From the data below, retype exactly the lines starting with the one that contains "The findings undercut the Russian president’s" and ending with the one that contains "conclusion of the", both included.

━━━━━━━━━━

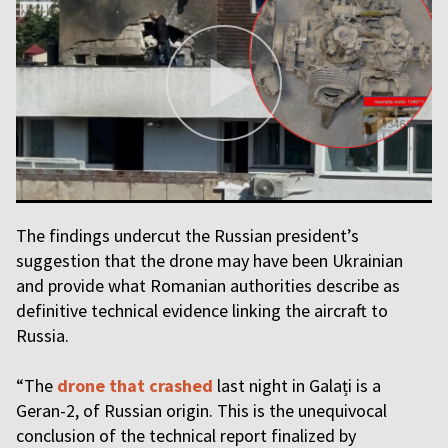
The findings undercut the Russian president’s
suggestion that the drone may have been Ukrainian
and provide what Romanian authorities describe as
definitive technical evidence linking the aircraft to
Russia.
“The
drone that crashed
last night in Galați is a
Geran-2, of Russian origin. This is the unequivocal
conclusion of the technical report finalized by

━━━━━━━━━━

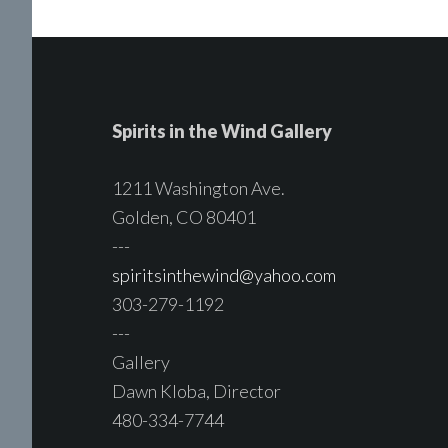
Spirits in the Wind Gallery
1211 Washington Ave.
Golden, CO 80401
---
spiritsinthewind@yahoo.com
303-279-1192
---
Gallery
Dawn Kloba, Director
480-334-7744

━━━━━━━━━━

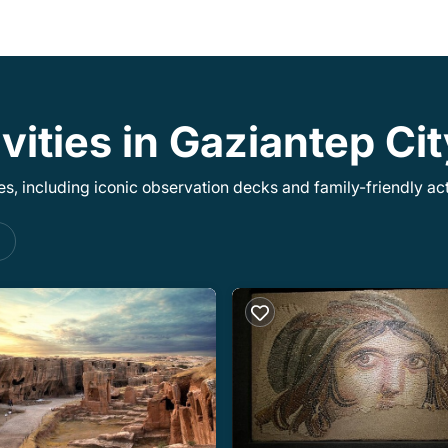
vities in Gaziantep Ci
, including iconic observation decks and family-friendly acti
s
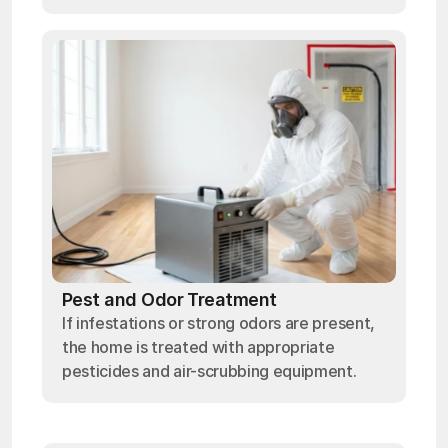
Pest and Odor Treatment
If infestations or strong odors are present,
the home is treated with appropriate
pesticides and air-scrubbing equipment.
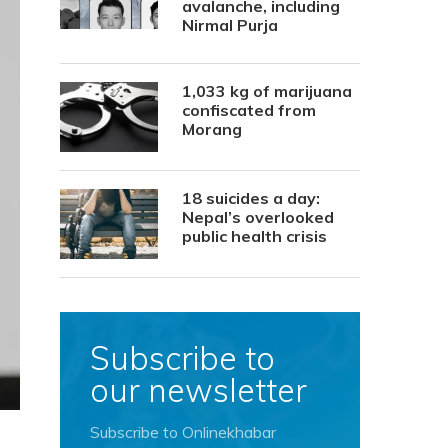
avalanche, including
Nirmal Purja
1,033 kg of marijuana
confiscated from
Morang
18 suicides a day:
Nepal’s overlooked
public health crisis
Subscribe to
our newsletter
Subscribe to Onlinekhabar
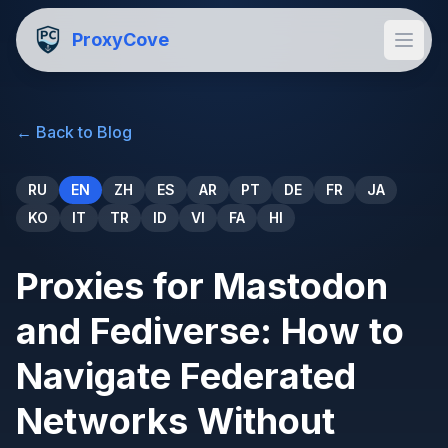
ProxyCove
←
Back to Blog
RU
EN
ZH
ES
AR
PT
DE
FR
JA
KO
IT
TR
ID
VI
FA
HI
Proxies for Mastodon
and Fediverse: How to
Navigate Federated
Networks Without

━━━━━━━━━━

TASK OUTPUT:
The findings undercut the Russian president’s
suggestion that the drone may have been Ukrainian
and provide what Romanian authorities describe as
definitive technical evidence linking the aircraft to
Russia.
“The
drone that crashed
last night in Galați is a
Geran-2, of Russian origin. This is the unequivocal
conclusion of the technical report finalized by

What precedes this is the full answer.